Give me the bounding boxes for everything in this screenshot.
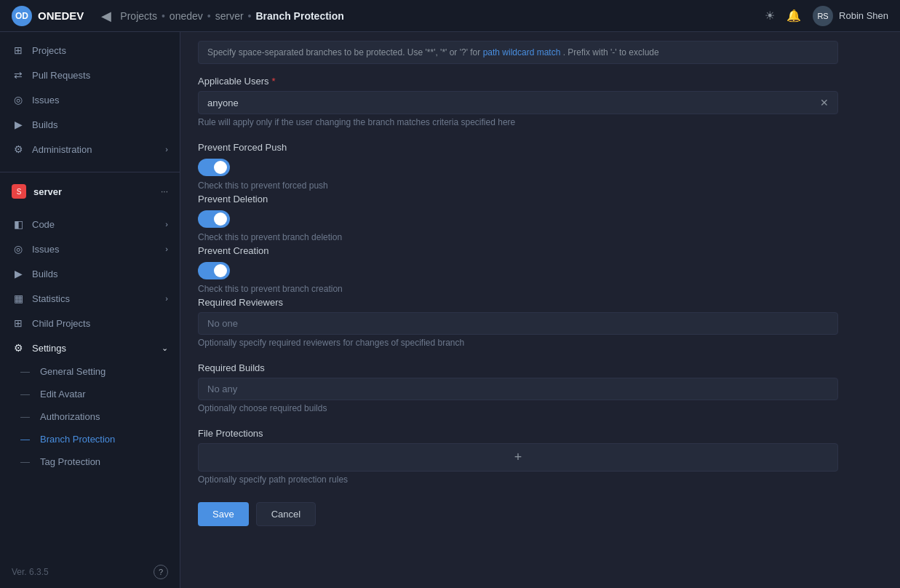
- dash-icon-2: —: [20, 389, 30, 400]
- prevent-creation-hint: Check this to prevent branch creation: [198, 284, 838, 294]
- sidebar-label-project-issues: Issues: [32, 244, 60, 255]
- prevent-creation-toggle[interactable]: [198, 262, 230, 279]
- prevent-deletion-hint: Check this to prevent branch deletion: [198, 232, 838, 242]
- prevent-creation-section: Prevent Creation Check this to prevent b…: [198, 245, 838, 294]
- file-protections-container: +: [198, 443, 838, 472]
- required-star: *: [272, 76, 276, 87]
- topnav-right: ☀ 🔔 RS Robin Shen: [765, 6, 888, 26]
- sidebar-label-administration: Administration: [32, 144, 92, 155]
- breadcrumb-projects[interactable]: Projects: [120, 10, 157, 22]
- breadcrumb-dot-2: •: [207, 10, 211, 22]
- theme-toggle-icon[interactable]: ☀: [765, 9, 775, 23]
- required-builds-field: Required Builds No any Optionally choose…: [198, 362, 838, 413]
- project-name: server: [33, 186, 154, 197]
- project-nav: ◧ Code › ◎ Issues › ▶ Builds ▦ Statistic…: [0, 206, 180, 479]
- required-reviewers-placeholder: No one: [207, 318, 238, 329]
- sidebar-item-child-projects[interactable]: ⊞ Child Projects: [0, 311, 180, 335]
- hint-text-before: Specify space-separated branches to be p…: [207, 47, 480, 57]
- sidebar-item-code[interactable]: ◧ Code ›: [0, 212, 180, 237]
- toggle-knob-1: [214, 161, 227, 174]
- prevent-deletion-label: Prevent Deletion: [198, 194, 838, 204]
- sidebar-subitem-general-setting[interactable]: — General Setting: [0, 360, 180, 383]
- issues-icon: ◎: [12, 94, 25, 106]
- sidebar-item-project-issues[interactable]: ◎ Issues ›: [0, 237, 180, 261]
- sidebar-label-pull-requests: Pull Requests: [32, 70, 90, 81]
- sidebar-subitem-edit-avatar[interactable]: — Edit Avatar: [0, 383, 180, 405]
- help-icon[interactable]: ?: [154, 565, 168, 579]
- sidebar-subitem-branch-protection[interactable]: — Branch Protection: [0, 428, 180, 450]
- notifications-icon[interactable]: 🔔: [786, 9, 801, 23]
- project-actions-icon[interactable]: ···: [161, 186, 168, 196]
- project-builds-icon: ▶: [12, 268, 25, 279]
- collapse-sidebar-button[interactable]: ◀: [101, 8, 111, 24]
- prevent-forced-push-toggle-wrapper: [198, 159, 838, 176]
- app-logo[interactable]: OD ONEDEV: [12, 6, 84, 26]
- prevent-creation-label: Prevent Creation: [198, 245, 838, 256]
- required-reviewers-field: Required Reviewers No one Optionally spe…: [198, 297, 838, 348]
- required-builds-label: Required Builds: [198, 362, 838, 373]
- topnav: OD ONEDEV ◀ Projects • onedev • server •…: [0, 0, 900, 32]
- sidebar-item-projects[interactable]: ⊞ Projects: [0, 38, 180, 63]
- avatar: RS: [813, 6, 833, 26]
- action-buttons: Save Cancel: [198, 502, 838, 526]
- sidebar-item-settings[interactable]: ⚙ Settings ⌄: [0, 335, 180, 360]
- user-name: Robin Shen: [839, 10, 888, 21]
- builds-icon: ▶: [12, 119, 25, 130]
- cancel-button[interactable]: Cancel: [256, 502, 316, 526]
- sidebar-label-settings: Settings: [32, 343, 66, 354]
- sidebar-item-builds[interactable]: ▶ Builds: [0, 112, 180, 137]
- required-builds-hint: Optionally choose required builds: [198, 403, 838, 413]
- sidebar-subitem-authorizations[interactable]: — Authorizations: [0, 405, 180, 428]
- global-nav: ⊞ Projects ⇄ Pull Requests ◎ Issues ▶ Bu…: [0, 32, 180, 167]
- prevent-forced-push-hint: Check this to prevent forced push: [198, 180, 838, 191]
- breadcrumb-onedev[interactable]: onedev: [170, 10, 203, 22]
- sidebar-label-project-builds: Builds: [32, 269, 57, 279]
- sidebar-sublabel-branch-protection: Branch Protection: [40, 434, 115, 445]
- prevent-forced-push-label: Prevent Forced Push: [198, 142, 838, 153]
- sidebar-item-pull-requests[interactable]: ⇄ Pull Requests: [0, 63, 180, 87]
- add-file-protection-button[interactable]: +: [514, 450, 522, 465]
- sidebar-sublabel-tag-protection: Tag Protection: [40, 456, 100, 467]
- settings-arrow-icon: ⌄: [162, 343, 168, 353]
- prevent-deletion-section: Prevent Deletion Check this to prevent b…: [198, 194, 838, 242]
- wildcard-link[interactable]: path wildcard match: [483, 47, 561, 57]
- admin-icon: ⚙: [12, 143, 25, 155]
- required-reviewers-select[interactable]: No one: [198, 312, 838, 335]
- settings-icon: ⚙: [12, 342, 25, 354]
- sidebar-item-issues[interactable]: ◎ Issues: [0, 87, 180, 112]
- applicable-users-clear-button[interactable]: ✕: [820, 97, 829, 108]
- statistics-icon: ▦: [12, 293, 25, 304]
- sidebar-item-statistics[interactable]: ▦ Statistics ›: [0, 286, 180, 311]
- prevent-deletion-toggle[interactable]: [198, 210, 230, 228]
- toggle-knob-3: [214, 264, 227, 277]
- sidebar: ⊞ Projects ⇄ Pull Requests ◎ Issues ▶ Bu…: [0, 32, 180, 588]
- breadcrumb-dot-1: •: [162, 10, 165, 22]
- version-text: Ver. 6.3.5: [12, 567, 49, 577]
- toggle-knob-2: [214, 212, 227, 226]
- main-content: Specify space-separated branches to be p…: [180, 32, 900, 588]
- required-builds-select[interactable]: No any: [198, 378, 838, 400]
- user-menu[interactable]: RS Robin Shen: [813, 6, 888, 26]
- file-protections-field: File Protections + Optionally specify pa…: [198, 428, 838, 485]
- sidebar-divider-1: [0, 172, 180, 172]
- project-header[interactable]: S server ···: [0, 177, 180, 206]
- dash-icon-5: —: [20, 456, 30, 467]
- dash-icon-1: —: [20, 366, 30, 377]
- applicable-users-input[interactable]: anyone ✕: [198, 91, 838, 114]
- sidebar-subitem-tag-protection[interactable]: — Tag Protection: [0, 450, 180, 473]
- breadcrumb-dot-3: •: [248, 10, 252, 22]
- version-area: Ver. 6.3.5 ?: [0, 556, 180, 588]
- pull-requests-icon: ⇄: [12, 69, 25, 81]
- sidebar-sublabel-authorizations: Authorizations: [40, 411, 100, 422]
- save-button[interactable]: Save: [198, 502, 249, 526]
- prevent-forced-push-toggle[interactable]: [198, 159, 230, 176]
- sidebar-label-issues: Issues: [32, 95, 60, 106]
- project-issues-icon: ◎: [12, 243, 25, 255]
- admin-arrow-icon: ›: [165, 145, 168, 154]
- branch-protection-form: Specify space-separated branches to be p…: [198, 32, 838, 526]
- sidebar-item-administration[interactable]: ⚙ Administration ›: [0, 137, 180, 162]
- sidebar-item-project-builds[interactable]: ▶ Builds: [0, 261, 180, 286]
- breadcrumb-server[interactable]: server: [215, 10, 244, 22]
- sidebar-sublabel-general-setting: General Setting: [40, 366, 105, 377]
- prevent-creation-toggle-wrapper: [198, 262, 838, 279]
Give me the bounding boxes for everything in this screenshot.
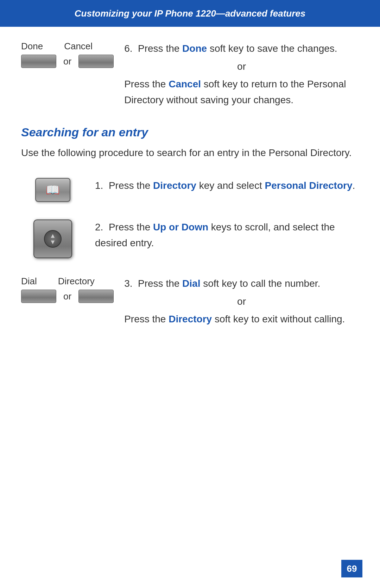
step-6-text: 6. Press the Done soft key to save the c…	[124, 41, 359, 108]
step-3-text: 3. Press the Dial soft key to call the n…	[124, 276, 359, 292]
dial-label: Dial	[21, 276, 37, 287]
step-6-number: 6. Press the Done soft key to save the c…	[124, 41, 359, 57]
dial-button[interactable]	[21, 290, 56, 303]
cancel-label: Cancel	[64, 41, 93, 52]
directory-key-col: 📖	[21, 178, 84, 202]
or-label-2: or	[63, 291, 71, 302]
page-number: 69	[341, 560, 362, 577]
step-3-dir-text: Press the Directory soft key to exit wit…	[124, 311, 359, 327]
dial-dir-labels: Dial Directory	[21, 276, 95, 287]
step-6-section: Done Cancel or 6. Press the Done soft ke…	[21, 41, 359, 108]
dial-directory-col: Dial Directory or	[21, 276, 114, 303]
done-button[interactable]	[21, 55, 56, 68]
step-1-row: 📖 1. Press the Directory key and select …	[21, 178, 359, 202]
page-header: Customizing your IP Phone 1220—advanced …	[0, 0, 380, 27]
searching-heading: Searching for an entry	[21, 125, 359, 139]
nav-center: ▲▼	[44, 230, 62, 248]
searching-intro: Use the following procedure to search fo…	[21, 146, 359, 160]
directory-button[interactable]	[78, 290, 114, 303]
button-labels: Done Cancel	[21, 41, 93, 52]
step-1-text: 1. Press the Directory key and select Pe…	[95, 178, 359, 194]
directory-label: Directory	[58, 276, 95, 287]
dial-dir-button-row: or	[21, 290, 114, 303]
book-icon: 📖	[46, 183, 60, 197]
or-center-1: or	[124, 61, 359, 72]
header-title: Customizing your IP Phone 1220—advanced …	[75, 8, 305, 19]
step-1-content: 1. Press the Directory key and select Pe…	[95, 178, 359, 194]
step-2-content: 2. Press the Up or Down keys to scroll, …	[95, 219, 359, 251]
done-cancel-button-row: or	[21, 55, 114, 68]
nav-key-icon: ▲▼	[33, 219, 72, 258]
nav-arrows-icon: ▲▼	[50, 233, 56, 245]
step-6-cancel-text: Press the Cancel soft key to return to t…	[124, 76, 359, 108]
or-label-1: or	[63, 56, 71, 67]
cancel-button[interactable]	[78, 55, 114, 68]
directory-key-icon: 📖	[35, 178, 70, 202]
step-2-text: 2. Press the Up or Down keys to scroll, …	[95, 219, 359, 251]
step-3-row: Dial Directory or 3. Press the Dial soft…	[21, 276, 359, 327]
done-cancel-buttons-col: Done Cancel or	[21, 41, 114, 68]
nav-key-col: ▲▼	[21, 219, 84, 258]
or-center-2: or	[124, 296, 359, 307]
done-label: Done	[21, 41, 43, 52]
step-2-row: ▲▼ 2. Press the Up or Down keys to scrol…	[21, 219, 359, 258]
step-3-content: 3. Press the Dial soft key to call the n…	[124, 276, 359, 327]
*-*-*
Copy the lines from the entries above in which the word "users" appears.

- applicable-users-clear-button[interactable]: ✕: [820, 97, 829, 108]
- applicable-users-input[interactable]: anyone ✕: [198, 91, 838, 114]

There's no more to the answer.